As another example, consider the query $set["x" cast as xs:integer]. If $set is empty, must the predicate (which results in an error) still be evaluated? Or may an implementation resolve the predicate at compile-time, finding the error before the query is even executed?
In general, XQuery has chosen a permissive set of rules for query evaluation. Generally speaking, most errors that are reported at compile-time can be reported at run-time instead, or vice versa. In equally broad terms, expressions that might result in an error can usually be skipped if the implementation doesn't need to evaluate them.
There are a few exceptions to this rule. One is that an implementation that chooses to perform static typing must report certain errors at compile-time, while an implementation that chooses dynamic typing must not report certain errors at compile-time.
The most important exceptions to these general policies occur with the conditional expression (if/then/else).
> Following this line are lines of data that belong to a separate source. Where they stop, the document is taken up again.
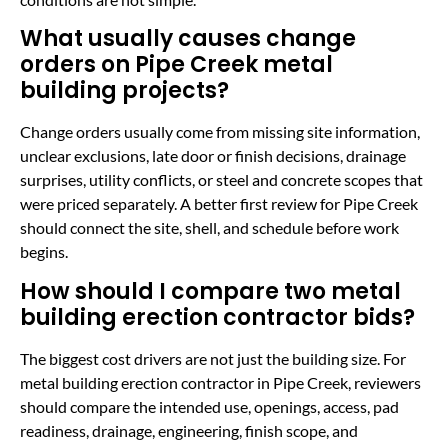
What usually causes change
orders on Pipe Creek metal
building projects?
Change orders usually come from missing site information,
unclear exclusions, late door or finish decisions, drainage
surprises, utility conflicts, or steel and concrete scopes that
were priced separately. A better first review for Pipe Creek
should connect the site, shell, and schedule before work
begins.
How should I compare two metal
building erection contractor bids?
The biggest cost drivers are not just the building size. For
metal building erection contractor in Pipe Creek, reviewers
should compare the intended use, openings, access, pad
readiness, drainage, engineering, finish scope, and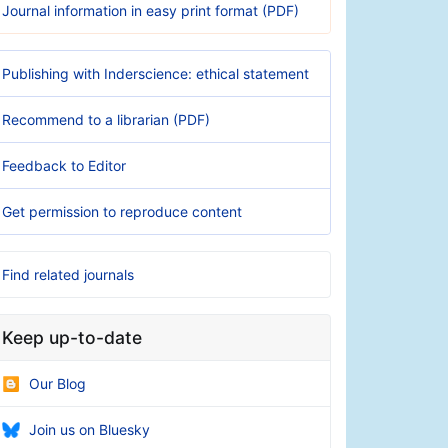
Journal information in easy print format (PDF)
Publishing with Inderscience: ethical statement
Recommend to a librarian (PDF)
Feedback to Editor
Get permission to reproduce content
Find related journals
Keep up-to-date
Our Blog
Join us on Bluesky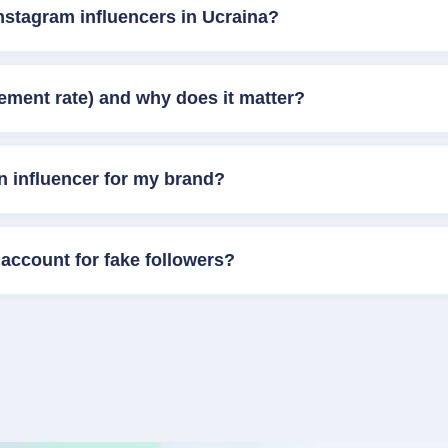
nstagram influencers in Ucraina?
ement rate) and why does it matter?
n influencer for my brand?
account for fake followers?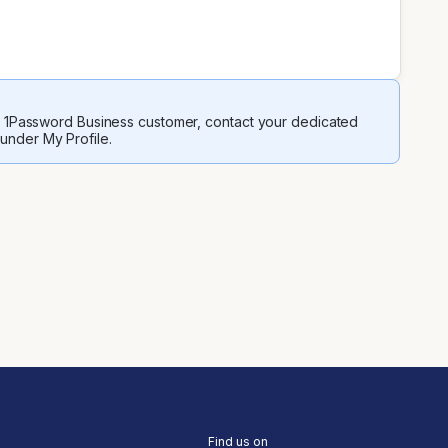
 a 1Password Business customer, contact your dedicated
 under My Profile.
Find us on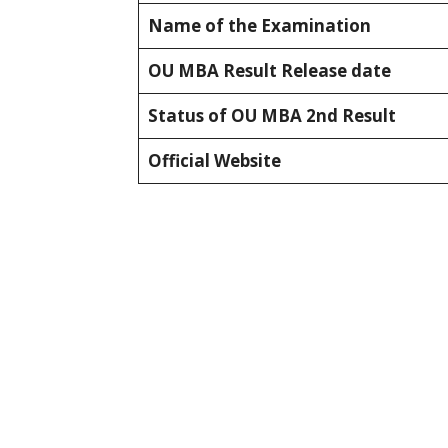
Name of the Examination
OU MBA Result Release date
Status of OU MBA 2nd Result
Official Website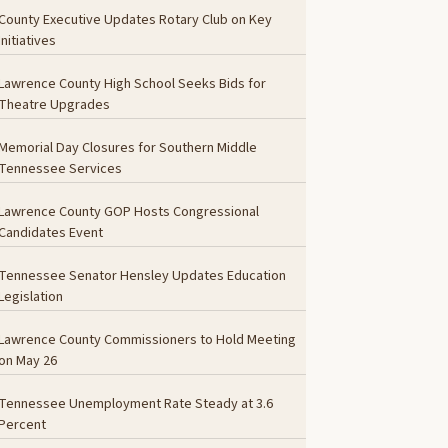
County Executive Updates Rotary Club on Key
Initiatives
Lawrence County High School Seeks Bids for
Theatre Upgrades
Memorial Day Closures for Southern Middle
Tennessee Services
Lawrence County GOP Hosts Congressional
Candidates Event
Tennessee Senator Hensley Updates Education
Legislation
Lawrence County Commissioners to Hold Meeting
on May 26
Tennessee Unemployment Rate Steady at 3.6
Percent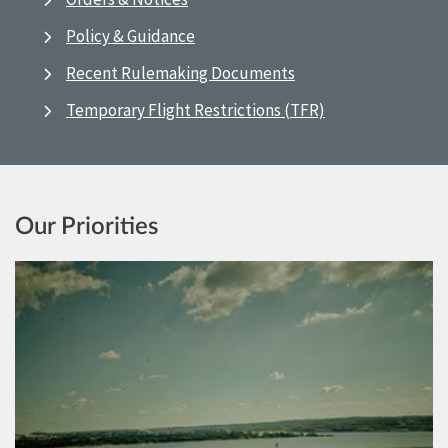
Policy & Guidance
Recent Rulemaking Documents
Temporary Flight Restrictions (TFR)
Our Priorities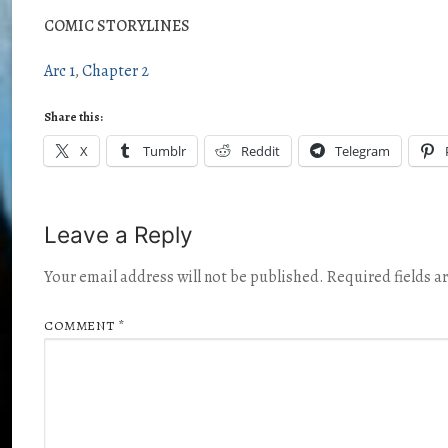
COMIC STORYLINES
Arc 1
Chapter 2
Share this:
X
Tumblr
Reddit
Telegram
Leave a Reply
Your email address will not be published.
Required fields 
COMMENT
*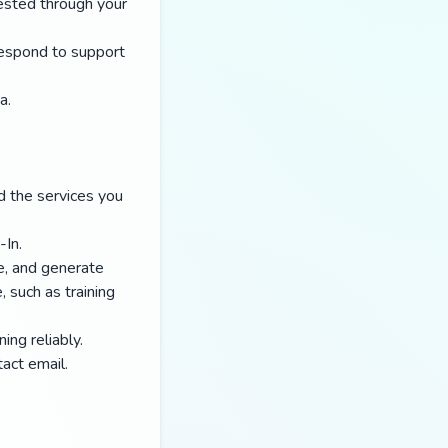
ested through your
respond to support
a.
d the services you
-In.
e, and generate
 such as training
ing reliably.
act email.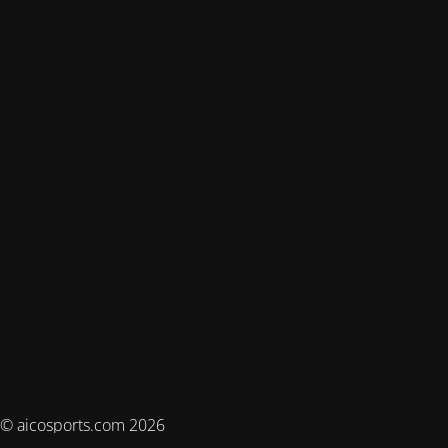
© aicosports.com 2026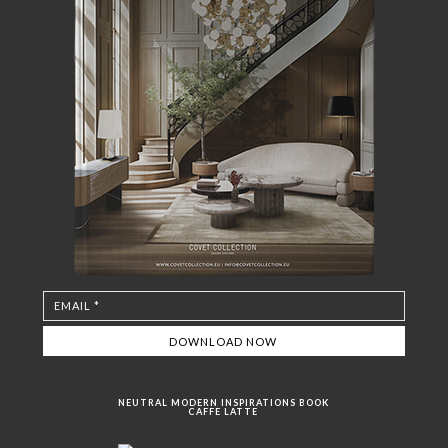
NEUTRAL MODERN INSPIRATIONS BOOK
CAFFE LATTE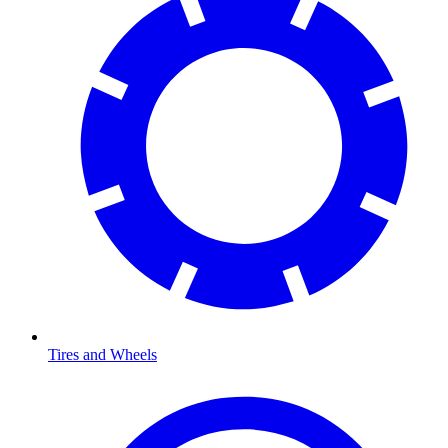
Tires and Wheels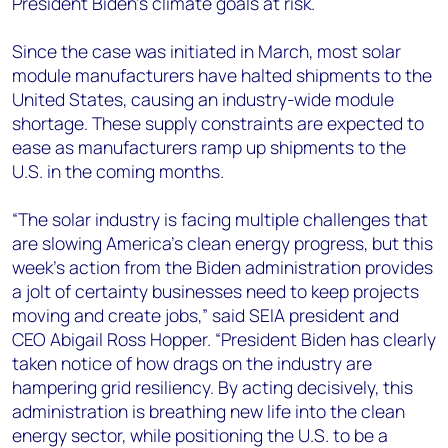
President Biden’s climate goals at risk.
Since the case was initiated in March, most solar
module manufacturers have halted shipments to the
United States, causing an industry-wide module
shortage. These supply constraints are expected to
ease as manufacturers ramp up shipments to the
U.S. in the coming months.
“The solar industry is facing multiple challenges that
are slowing America’s clean energy progress, but this
week’s action from the Biden administration provides
a jolt of certainty businesses need to keep projects
moving and create jobs,” said SEIA president and
CEO Abigail Ross Hopper. “President Biden has clearly
taken notice of how drags on the industry are
hampering grid resiliency. By acting decisively, this
administration is breathing new life into the clean
energy sector, while positioning the U.S. to be a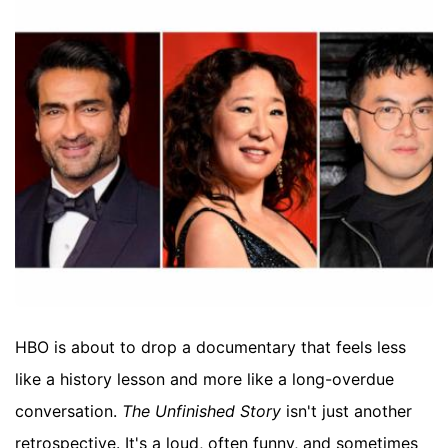
HBO is about to drop a documentary that feels less
like a history lesson and more like a long-overdue
conversation.
The Unfinished Story
isn't just another
retrospective. It's a loud, often funny, and sometimes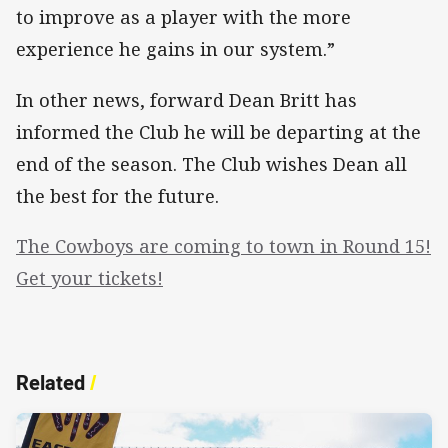
to improve as a player with the more
experience he gains in our system.”
In other news, forward Dean Britt has
informed the Club he will be departing at the
end of the season. The Club wishes Dean all
the best for the future.
The Cowboys are coming to town in Round 15!
Get your tickets!
Related
/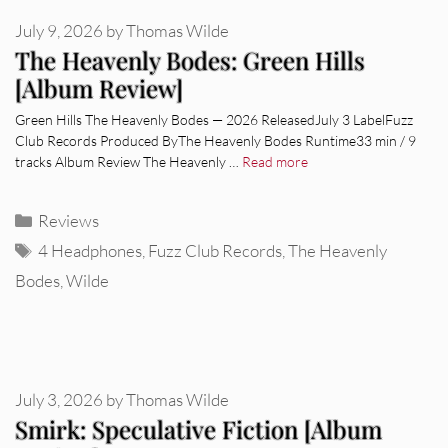
July 9, 2026
by
Thomas Wilde
The Heavenly Bodes: Green Hills
[Album Review]
Green Hills The Heavenly Bodes — 2026 ReleasedJuly 3 LabelFuzz
Club Records Produced ByThe Heavenly Bodes Runtime33 min / 9
tracks Album Review The Heavenly …
Read more
Categories
Reviews
Tags
4 Headphones
,
Fuzz Club Records
,
The Heavenly
Bodes
,
Wilde
July 3, 2026
by
Thomas Wilde
Smirk: Speculative Fiction [Album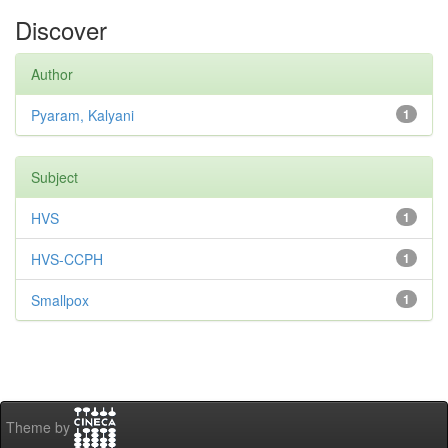
Discover
Author
Pyaram, Kalyani
1
Subject
HVS
1
HVS-CCPH
1
Smallpox
1
Theme by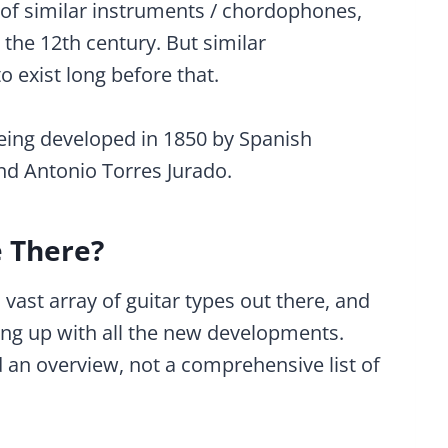
y of similar instruments / chordophones,
the 12th century. But similar
o exist long before that.
ing developed in 1850 by Spanish
and Antonio Torres Jurado.
e There?
a vast array of guitar types out there, and
ing up with all the new developments.
 an overview, not a comprehensive list of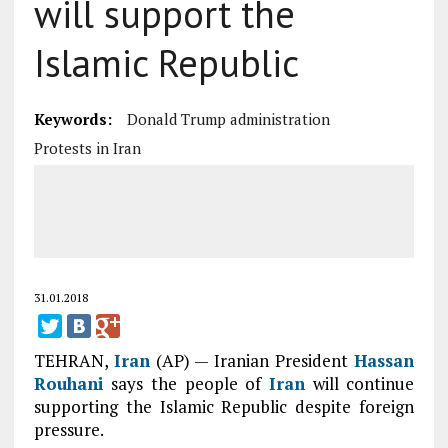
will support the
Islamic Republic
Keywords:
Donald Trump administration
Protests in Iran
31.01.2018
TEHRAN,
Iran
(AP) — Iranian President
Hassan
Rouhani
says the people of
Iran
will continue
supporting the Islamic Republic despite foreign
pressure.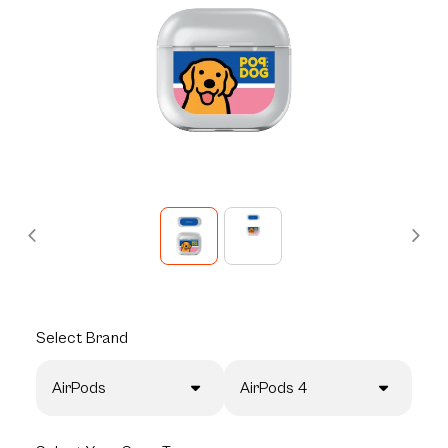
Select
Brand
AirPods
AirPods 4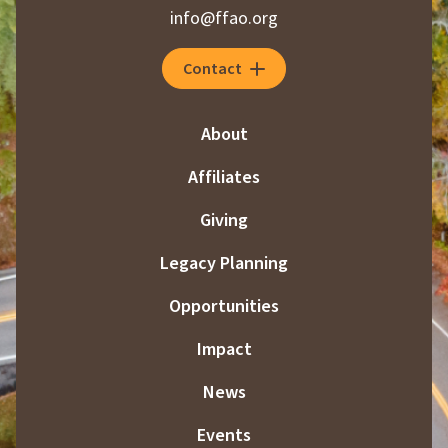
info@ffao.org
Contact
About
Affiliates
Giving
Legacy Planning
Opportunities
Impact
News
Events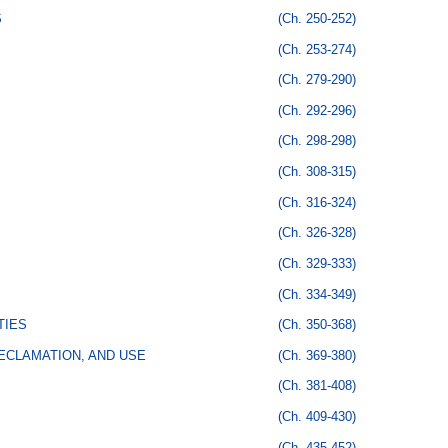
S
(Ch. 250-252)
(Ch. 253-274)
(Ch. 279-290)
(Ch. 292-296)
(Ch. 298-298)
(Ch. 308-315)
(Ch. 316-324)
(Ch. 326-328)
(Ch. 329-333)
(Ch. 334-349)
TIES
(Ch. 350-368)
ECLAMATION, AND USE
(Ch. 369-380)
(Ch. 381-408)
(Ch. 409-430)
(Ch. 435-452)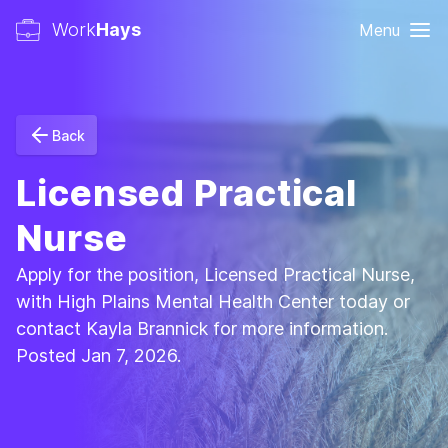
Work
Hays
Menu
Back
Licensed Practical
Nurse
Apply for the position, Licensed Practical Nurse,
with High Plains Mental Health Center today or
contact Kayla Brannick for more information.
Posted Jan 7, 2026.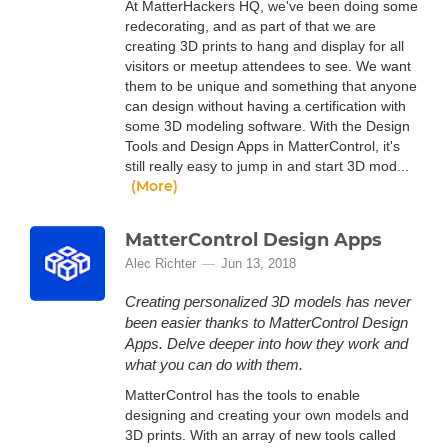
At MatterHackers HQ, we've been doing some
redecorating, and as part of that we are
creating 3D prints to hang and display for all
visitors or meetup attendees to see. We want
them to be unique and something that anyone
can design without having a certification with
some 3D modeling software. With the Design
Tools and Design Apps in MatterControl, it's
still really easy to jump in and start 3D mod...
(More)
MatterControl Design Apps
Alec Richter
Jun 13, 2018
Creating personalized 3D models has never
been easier thanks to MatterControl Design
Apps. Delve deeper into how they work and
what you can do with them.
MatterControl has the tools to enable
designing and creating your own models and
3D prints. With an array of new tools called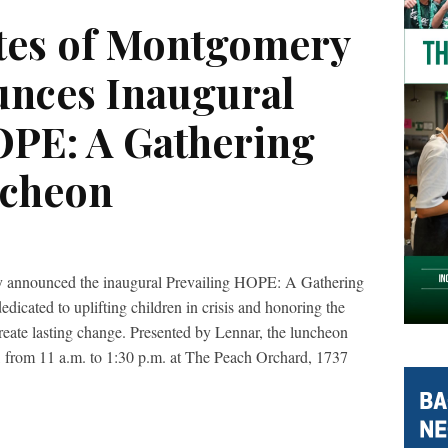
tes of Montgomery
nces Inaugural
OPE: A Gathering
ncheon
 announced the inaugural Prevailing HOPE: A Gathering
icated to uplifting children in crisis and honoring the
create lasting change. Presented by Lennar, the luncheon
 from 11 a.m. to 1:30 p.m. at The Peach Orchard, 1737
XQuery requires that the condition always be evaluated, and that the corresponding branch be evaluated (and only that branch). Expressions like predicates and where clauses don't have these guarantees. When it's important to your application that errors be preserved (and not be optimized out), use conditionals.
Some XQuery expressions have side effects. For example, the expression <a>{$nodes}</a> has the side effect that all the nodes are copied. Even if you then navigate into this expression, like (<a>{$nodes}</a>)/node(), you don't get back the original node sequence, but instead get a copy of it. As you saw in Section 13.3.1, node identity matters, and one of the side effects of constructors is that they lose node identity by deep-copying their contents.
Some implementations also support external functions, and then of course all bets are off. If the external function depends on having side effects (for example, a random number generator or a counter that is incremented), then implementations must take that into account during query optimization. Consequently, most implementations that support external functions often do not heavily optimize queries and vice versa.
The XQuery Formal Semantics, one of the documents that makes up the XQuery standard, exists to help address these issues. The idea behind the Formal Semantics is to provide an algebraic framework for describing queries precisely, and then using this framework to prove which optimizations are valid and which are not.
It does this by taking a theoretical approach to XQuery. The XQuery Formal Semantics begins by stating some axioms and then establishing basic theorems that determine how expressions can be reduced into simpler (or faster) expressions. This is done using techniques from logic theory, including methods of type inferencing and formal reduction. Consequently, the Formal Semantics is of value only to XQuery implementers and researchers.
However, even the Formal Semantics is incomplete in its treatment of the issues facing XML query. Node identity, for example, isn't represented by the Formal Semantics, and issues such as streaming query and expressions with side effects aren't addressed at all.
In this chapter we considered some of the optimizations that implementations can perform, expressions that perform barriers to those optimizations, and how you can avoid these barriers. We also very briefly touched on the XQuery Formal Semantics, a document that attempts to establish a formal basis for the XQuery language.
If you're interested in the Formal Semantics, read XQuery from the Experts: A Guide to the W3C XML Query Language, which contains explanatory essays from the Formal Semantics editors. The Formal Semantics document itself can be found online at http://www.w3.org/TR/xquery-semantics/.
XML query optimization more generally is still a burgeoning field. Although many papers are published each year on this topic and related subjects such as graph rewrites, there doesn't yet exist one unified reference for the subject.